東武バスが奥日光の脱炭素化貢献へ バイオ燃料で実証運行 地産地消目指し廃食油活用 来春までデータ収集

実証運行のため東武日光駅を出発するバイオ燃料バス

 東武鉄道グループの東武バス日光(東京都墨田区)は1日、廃食油由来のバイオ燃料を使用したバスの実証運行を日光市内で始めた。来年3月末まで実施し、車両機器への影響や燃料効率などを検証。地産地消型のエネルギーサイクルを目指す。

 実証運行に使用するバスは、観光用(45人乗り)、中型(57人乗り)、大型(74人乗り)の3台。東武日光駅-中禅寺温泉間などの路線で通常運行し、データなどを収集する。同社が所有する全34台でバイオ燃料を導入した場合、「年間70トンのCO2削減が見込める」としている。

 燃料は、廃食油を使った油5%、軽油95%からなる国の規格を満たしたバイオディーゼル燃料「B5」を使用する。将来的には、ホテルや観光施設など県内の東武グループ各施設で生じる廃食油を集め、バイオ燃料を精製する仕組みを構築する考えだ。

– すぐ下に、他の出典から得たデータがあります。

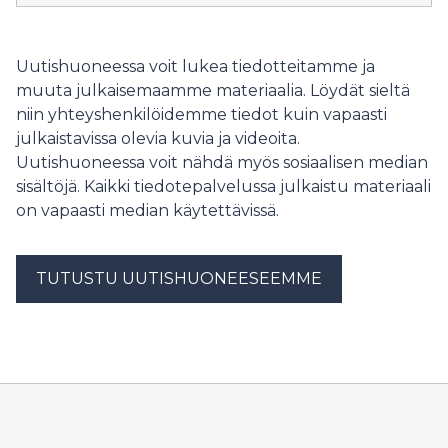
uhkauksia ja häirintää myymälöissä. Kaupan alan
työnantajat tarvitsevat keinon suojata
henkilökuntaansa toistuvalta ja vakavalta häirinnältä,
Uutishuoneessa voit lukea tiedotteitamme ja
Yrittäjien lainsäädäntöasioiden päällikkö Tiina
muuta julkaisemaamme materiaalia. Löydät sieltä
Toivonen sanoo.
niin yhteyshenkilöidemme tiedot kuin vapaasti
julkaistavissa olevia kuvia ja videoita.
Uutishuoneessa voit nähdä myös sosiaalisen median
sisältöjä. Kaikki tiedotepalvelussa julkaistu materiaali
on vapaasti median käytettävissä.
TUTUSTU UUTISHUONEESEEMME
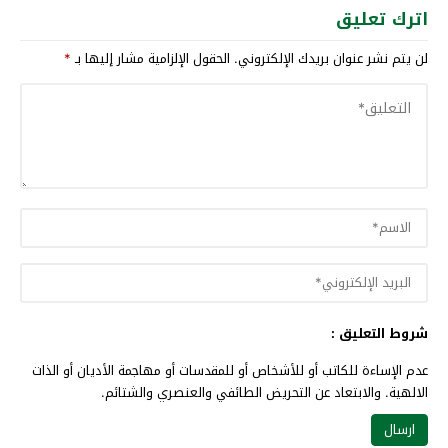
اترك تعليق
لن يتم نشر عنوان بريدك الإلكتروني.
الحقول الإلزامية مشار إليها بـ
*
شروط التعليق :
عدم الإساءة للكاتب أو للأشخاص أو للمقدسات أو مهاجمة الأديان أو الذات
الالهية. والابتعاد عن التحريض الطائفي والعنصري والشتائم.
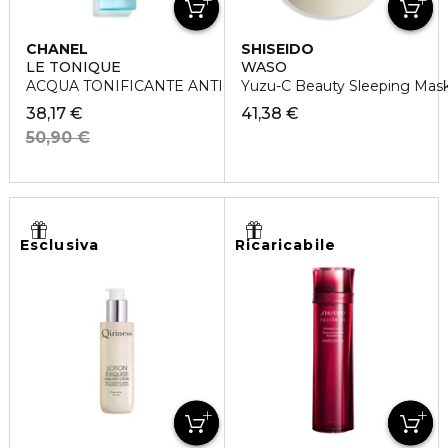
CHANEL
SHISEIDO
LE TONIQUE
WASO
ACQUA TONIFICANTE ANTI-INQUINAMENTO
Yuzu-C Beauty Sleeping Mask 
38,17 €
41,38 €
50,90 €
Esclusiva
Ricaricabile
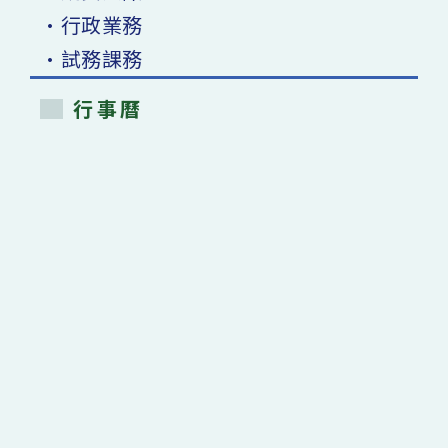
•行政業務
•試務課務
行事曆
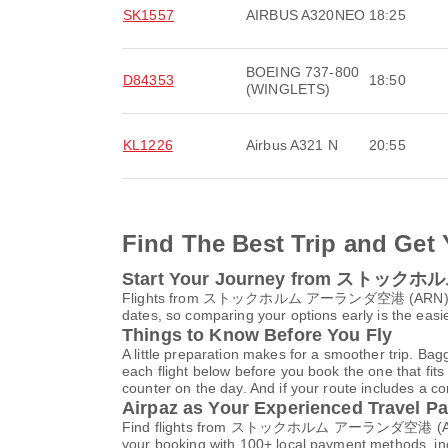
SK1557
AIRBUS A320NEO
18:25
BOEING 737-800
D84353
18:50
(WINGLETS)
KL1226
Airbus A321 N
20:55
Find The Best Trip and Get 
Start Your Journey from ストッ
Flights from ストックホルム アーランダ空港 (ARN) to スキポー
dates, so comparing your options early is the easi
Things to Know Before You Fly
A little preparation makes for a smoother trip. Bag
each flight below before you book the one that fits
counter on the day. And if your route includes a co
Airpaz as Your Experienced Travel Pa
Find flights from ストックホルム アーランダ空港 (ARN) to
your booking with 100+ local payment methods, in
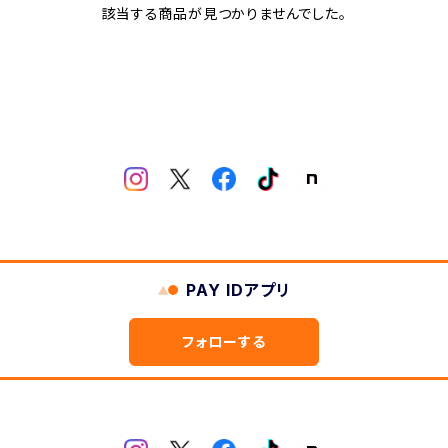
該当する商品が見つかりませんでした。
PAY IDアプリ
フォローする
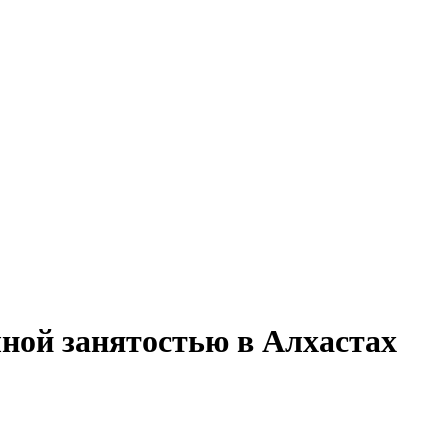
лной занятостью в Алхастах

 環境省は今年4月、奥日光地域を対象エリアに温泉熱を活用した脱炭素化など、市と東武鉄道、東京電力パワーグリッド栃木総支社の共同提案を評価し、「脱炭素先行地域」に市を選定した。東武バスの田端将之(たばたまさし)運輸統括部長は「奥日光の脱炭素化に貢献したいと考えている。実証運行はその取り組みの一環」とした。

 東武日光駅前で実証運行に使用するバスの出発式が行われ、出席した粉川昭一(こなかわしょういち)市長は「脱炭素化の推進は行政だけの力ではできない。今回の取り組みは、民間と市が一体となった取り組みとして大きな期待が持てる」と話した。